München – Spektakuläres Comeback im Weltcup-Team von Snowboard Germany: Cheyenne Loch, 28, beendet ihren im Frühjahr 2021 angetretenen Vorruhestand als Profisportlerin und will sich ab sofort wieder das volle Programm geben: Reisen, Rennen, Adrenalin, möglichst gefolgt von einer WM-Teilnahme 2023. Was die Raceboarderin aus Schliersee dazu bewogen hat, verrät sie in unserem Exklusivinterview.

Cheyenne, ist Ihnen langweilig geworden ohne den Kick auf der Piste oder wie kam es zum Entschluss, Ihre Snowboardkarriere fortzusetzen?

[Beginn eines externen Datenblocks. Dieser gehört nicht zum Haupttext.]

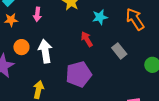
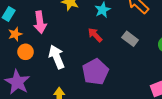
pink arrow: (37, 14) -> (40, 22), size x1.5
orange circle: (21, 47) -> (26, 52), moved

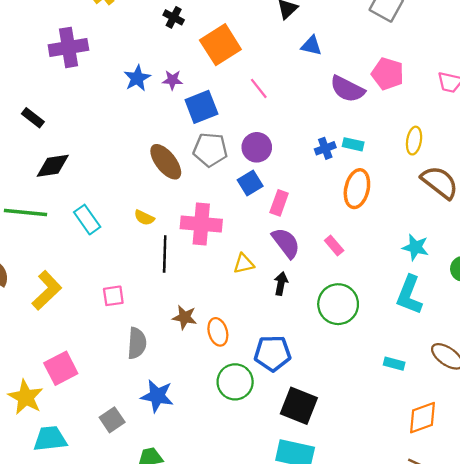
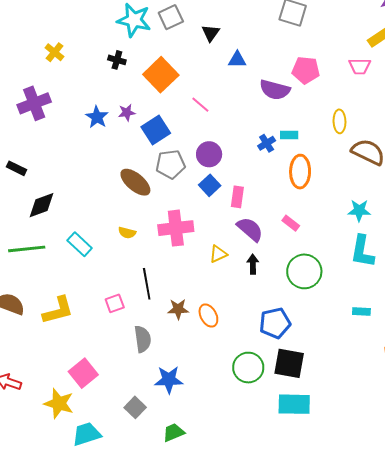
black line: (165, 254) -> (147, 284), moved
yellow L-shape: (47, 290) -> (58, 310), turned 40
blue pentagon: (273, 353) -> (275, 323), moved
green circle: (235, 382) -> (248, 368), moved

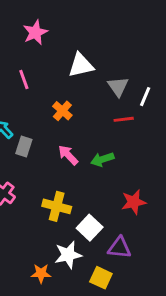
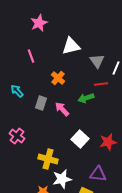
gray rectangle: (24, 146) -> (41, 103), moved
green arrow: (102, 159) -> (86, 98), moved
yellow cross: (57, 206) -> (48, 159), moved
white square: (90, 228) -> (80, 139), moved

Der Hauptgrund ist, dass ich mich endlich wieder richtig gesund fühle. Damals war ich so viel verletzt, hatte ständig Schmerzen, war nicht nur physisch, sondern auch psychisch an einem Punkt, an dem ich nicht mehr konnte. Jetzt, nach einer OP, funktioniert mein Fuß wieder richtig gut – und auch meinem Kopf hat die Pause gut getan. Es ist viel passiert in diesen eineinhalb Jahren.

Was genau außer einer erfolgreichen Operation am Sprunggelenk?

Was ich getrieben habe? Einiges! Ich bin Mountainbike und Skateboard gefahren, habe in einem Fahrradverleih gearbeitet und bei meiner Mama in der Skischule. Letzten Winter war ich Trainerin für den Landeskader im Snowboardcross. Dann kam die OP – und danach hab ich wieder mit dem Athletiktraining angefangen. Auch weil mir mein Trainer Paul Marks die Tür jederzeit sperrangelweit offen gehalten hat.

Stehen Sie jetzt wieder ohne Schmerzen auf dem Snowboard?

Ganz schmerzfrei bin ich nicht, aber weitgehend. Ich kann mich fast nicht daran erinnern, wann ich mal so wenig Schmerzen hatte. Das fühlt sich echt super an.

Mussten Sie konditionell und technisch wieder bei Null anfangen oder konnten Sie von alten Grundlagen zehren?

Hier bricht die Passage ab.